### Supplied data
________________________
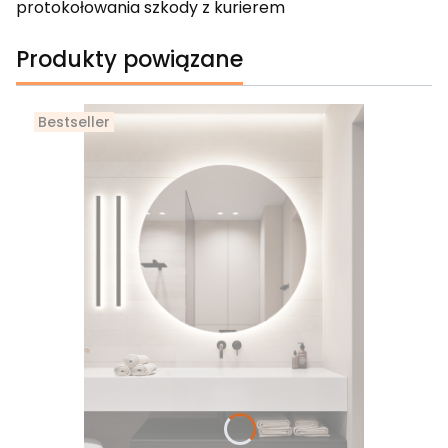
protokołowania szkody z kurierem
Produkty powiązane
Bestseller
________________________
### What you will do
Apart from its pictures, the material above should be repeated exactly.

### Output of the task
protokołowania szkody z kurierem
Produkty powiązane
Bestseller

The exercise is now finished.